WHAT IS NEEDED: The reply must contain exactly the lines below from the one with "This site is" down to the one with "Design Styles", both included, and nothing more; please omit the pictures.

[Page images and extracted text]
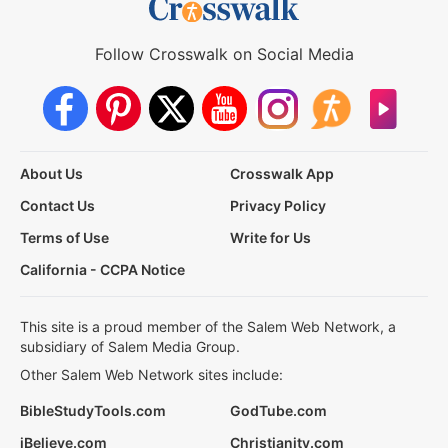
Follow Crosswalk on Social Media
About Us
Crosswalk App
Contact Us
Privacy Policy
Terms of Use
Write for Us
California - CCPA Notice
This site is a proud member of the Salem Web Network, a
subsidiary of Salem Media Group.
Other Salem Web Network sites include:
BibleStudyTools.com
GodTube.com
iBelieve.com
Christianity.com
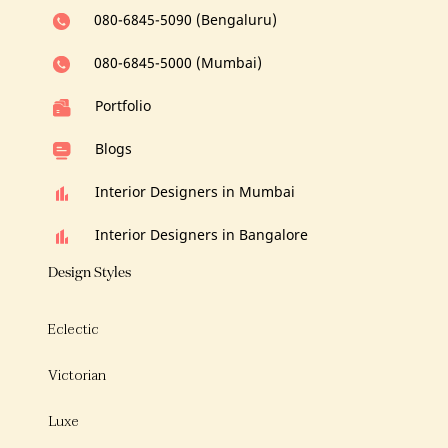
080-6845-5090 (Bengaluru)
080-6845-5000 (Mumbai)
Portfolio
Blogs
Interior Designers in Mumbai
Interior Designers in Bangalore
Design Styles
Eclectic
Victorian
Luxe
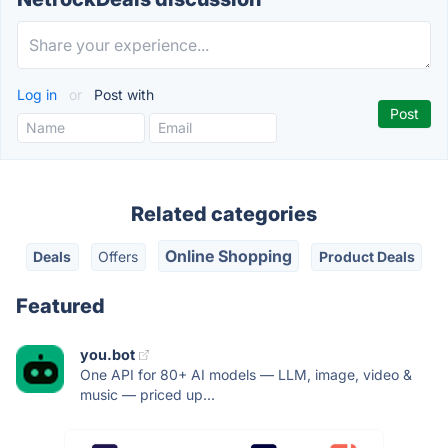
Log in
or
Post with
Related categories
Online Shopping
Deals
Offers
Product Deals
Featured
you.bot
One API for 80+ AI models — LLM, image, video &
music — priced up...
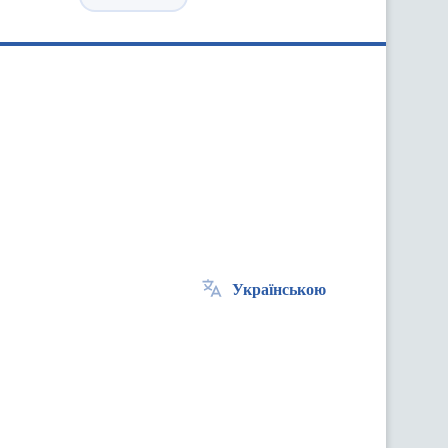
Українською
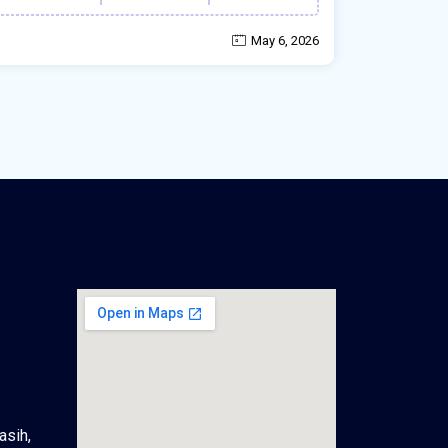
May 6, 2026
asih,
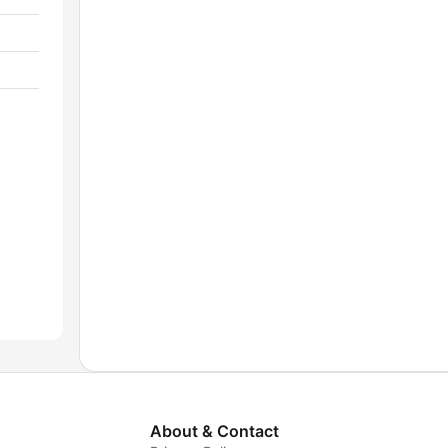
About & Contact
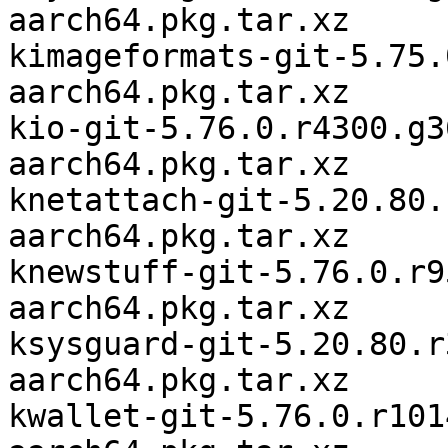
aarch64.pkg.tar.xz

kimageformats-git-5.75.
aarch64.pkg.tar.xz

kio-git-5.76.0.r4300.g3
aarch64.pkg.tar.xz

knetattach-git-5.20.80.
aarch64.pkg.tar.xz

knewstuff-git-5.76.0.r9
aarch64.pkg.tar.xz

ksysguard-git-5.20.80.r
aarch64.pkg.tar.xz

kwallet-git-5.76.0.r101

SOLUTION FOR THIS EXERCISE:
This site is a proud member of the Salem Web Network, a
subsidiary of Salem Media Group.
Other Salem Web Network sites include:
BibleStudyTools.com
GodTube.com
iBelieve.com
Christianity.com
080-6845-5090 (Bengaluru)
080-6845-5000 (Mumbai)
Portfolio
Blogs
Interior Designers in Mumbai
Interior Designers in Bangalore
Design Styles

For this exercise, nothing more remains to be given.